I am trying to get to the root core of what being American is, because it propagates itself, and through the moral, righteous brigade on the right of being a God-fearing nation, and yet this is the biggest pornographic country in the world; it is the largest industry for such a thing and yet the two don’t acknowledge each other. Now for me, if America is to go forward, it has to stop being ashamed of the human body and start being ashamed at the absurdity of religion. The point is, it is a diversity thing, religion; it is all about not tolerating or enduring your fellow human beings because they may differ.”
CrypticRock.com – Right, exactly. You mention the human body. It is really quite compelling in our popular culture in America that we fear showing a slight bit of nudity, not gratuitous nudity, but a little bit of nudity, but we show gratuitous violence constantly.
John Lydon – Yeah, that does not seem to upset the religious far right, does it? How odd! Only by open discussion, by the way we are right now, will these situations change? Do not leave it in the hands of politicians any longer, and Donald Trump is not the answer. I don’t want a real estate agent running my life, so pious and prejudice as him. He has very dangerous ideas, that man has, and if he did get in, he would become a complete dictator. He is not used to listening to argument, he is not used to discussion, he is just used to dictating. Be very, very frightened of that.
CrypticRock.com – Really valid points, people should definitely consider that when making decisions. One last question for you, CrypticRock.com covers all forms of music as well as Horror/Sci-Fi movies. If your are a fan of Horror, what are some of your favorite Horror films?
John Lydon – The Texas Chainsaw Massacre (1974) (laughs). Absolutely riveting, that film, and worked on me when I first seen it; what was I, seventeen? It was vile, what I was looking at, and very, very scary, and it worked in every way. The music, the characters in it; they were all awful and you did not want any of them to survive (laughs). I mean that for me is the perfect, perfect film, absolutely, it gets you riveted. I could actually really seriously feel the heat and the sweat of the characters in the van travelling to their imminent deaths. I could feel that, it really, really was excellently done; it is a shame that the 1994 Texas Chainsaw Massacre: Next Generation one that came out with Matthew McConaughey was a mess. They went back into it beforehand; I thought it was appalling.
CrypticRock.com – You are right, the edition was not very good at all. There are a lot of great Horror films from the ’70s and the ‘80s.

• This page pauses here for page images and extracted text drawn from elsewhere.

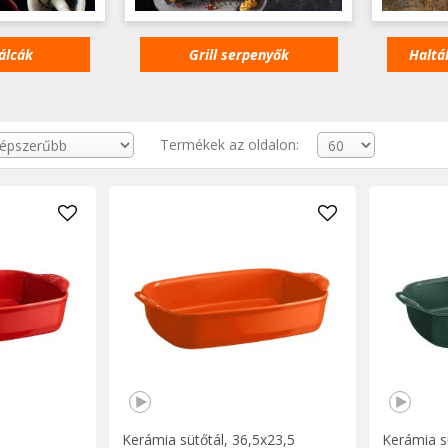
álcák
Grill serpenyők
Haltá
Olyan termékgyűjteményt készítettünk Önnek, amelyre szüksége lesz 
Termékek az oldalon:
Kerámia sütőtál, 36,5x23,5
Kerámia s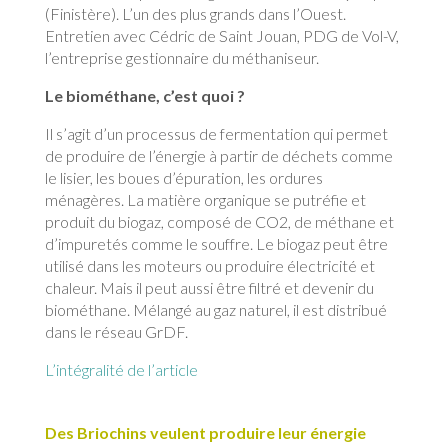
(Finistère). L’un des plus grands dans l’Ouest.
Entretien avec Cédric de Saint Jouan, PDG de Vol-V,
l’entreprise gestionnaire du méthaniseur.
Le biométhane, c’est quoi ?
Il s’agit d’un processus de fermentation qui permet
de produire de l’énergie à partir de déchets comme
le lisier, les boues d’épuration, les ordures
ménagères. La matière organique se putréfie et
produit du biogaz, composé de CO2, de méthane et
d’impuretés comme le souffre. Le biogaz peut être
utilisé dans les moteurs ou produire électricité et
chaleur. Mais il peut aussi être filtré et devenir du
biométhane. Mélangé au gaz naturel, il est distribué
dans le réseau GrDF.
L’intégralité de l’article
Des Briochins veulent produire leur énergie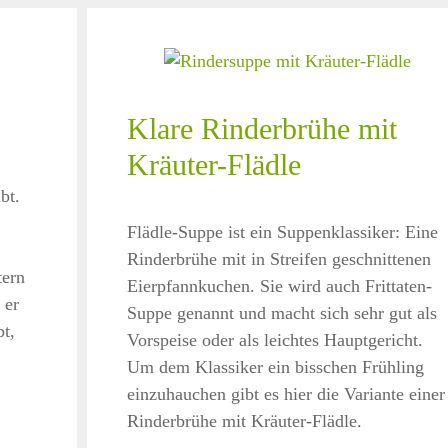
Klare Rinderbrühe mit
Kräuter-Flädle
bt.
Flädle-Suppe ist ein Suppenklassiker: Eine
Rinderbrühe mit in Streifen geschnittenen
tern
Eierpfannkuchen. Sie wird auch Frittaten-
 er
Suppe genannt und macht sich sehr gut als
t,
Vorspeise oder als leichtes Hauptgericht.
Um dem Klassiker ein bisschen Frühling
einzuhauchen gibt es hier die Variante einer
Rinderbrühe mit Kräuter-Flädle.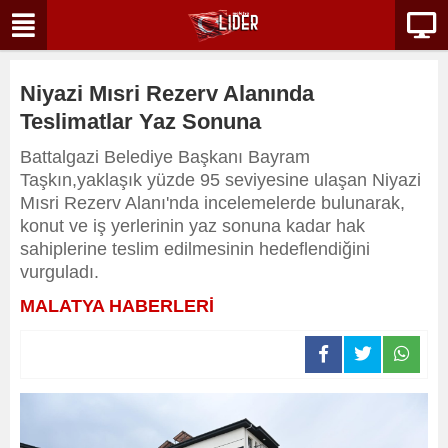
Niyazi Mısri Rezerv Alanında
Teslimatlar Yaz Sonuna
Battalgazi Belediye Başkanı Bayram
Taşkın,yaklaşık yüzde 95 seviyesine ulaşan Niyazi
Mısri Rezerv Alanı'nda incelemelerde bulunarak,
konut ve iş yerlerinin yaz sonuna kadar hak
sahiplerine teslim edilmesinin hedeflendiğini
vurguladı.
MALATYA HABERLERİ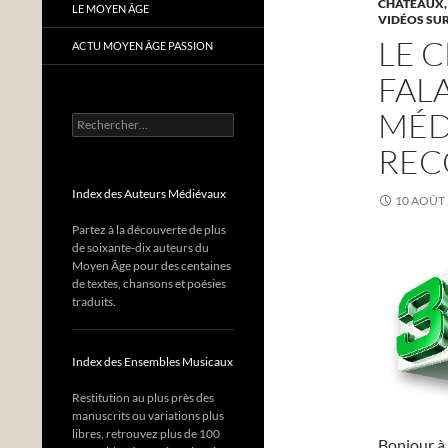
CHÂTEAUX,
LE MOYEN ÂGE
VIDÉOS SUR
LE 
ACTU MOYEN ÂGE PASSION
FALA
MÉD
Rechercher :
REC
Index des Auteurs Médiévaux
10 AOÛT
Partez à la découverte de plus
de soixante-dix auteurs du
Moyen Âge pour des centaines
de textes, chansons et poésies
traduits.
Index des Ensembles Musicaux
Restitution au plus près des
manuscrits ou variations plus
libres, retrouvez plus de 100
Bonjour à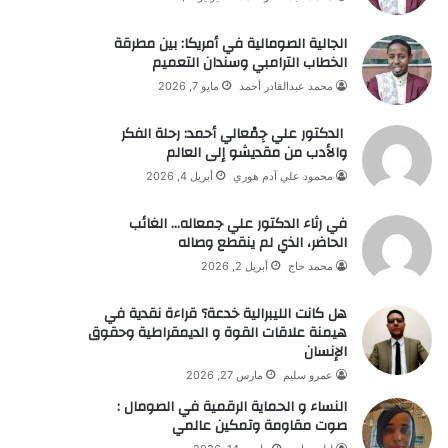
الجالية الصومالية في أمريكا: بين مطرقة
الخطاب الترامبي وسندان التعميم
محمد عبدالقادر أحمد
مايو 7, 2026
الدكتور علي جِمْعالي أحمد: رحلة الفكر
والأدب من مقديشو إلى العالم
محمود علي آدم هوري
أبريل 4, 2026
في رثاء الدكتور علي جمعاله… الغائب
الحاضر، الذي لم ينقطع وصاله
محمد حاج
أبريل 2, 2026
هل كانت الليبرالية خدعة؟ قراءة نقدية في
هيمنة علاقات القوة و الديمقراطية وحقوق
الإنسان
عمرو سليم
مارس 27, 2026
النساء و الحماية الرقمية في الصومال :
صوت مقاومة وتمكين عالمي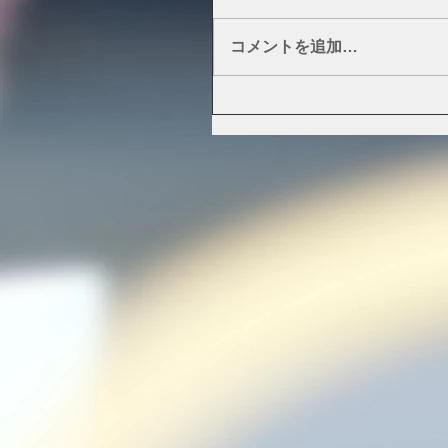
コメントを追加…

John Lydon – A lot of the English ones, the Draculas, and that from the Ealing Studios were very good. They are a bit dated now, but you know, when I was like ten, eleven, that way; they were frightening. Hammer Horror, that is it, my God, ugh, lovely. There was a beautiful, brilliantly terrifying series in England called Mystery and Imagination. I was very young, and wow, that was scary. That was very, very gritty, badly acted no doubt, but when you are very young, the idea of being locked up and buried alive in coffins, which was a regular kind of thing, it had a lot of Edgar Allen Poe in it and was thrilling. My dad was so angry at catching me watching this stuff, saying, “Ah it’ll ruin your mind,” (laughs) but it didn’t (laughs). It used to air on late on Sunday nights, and my God, it turned my head; all for the better (laughs).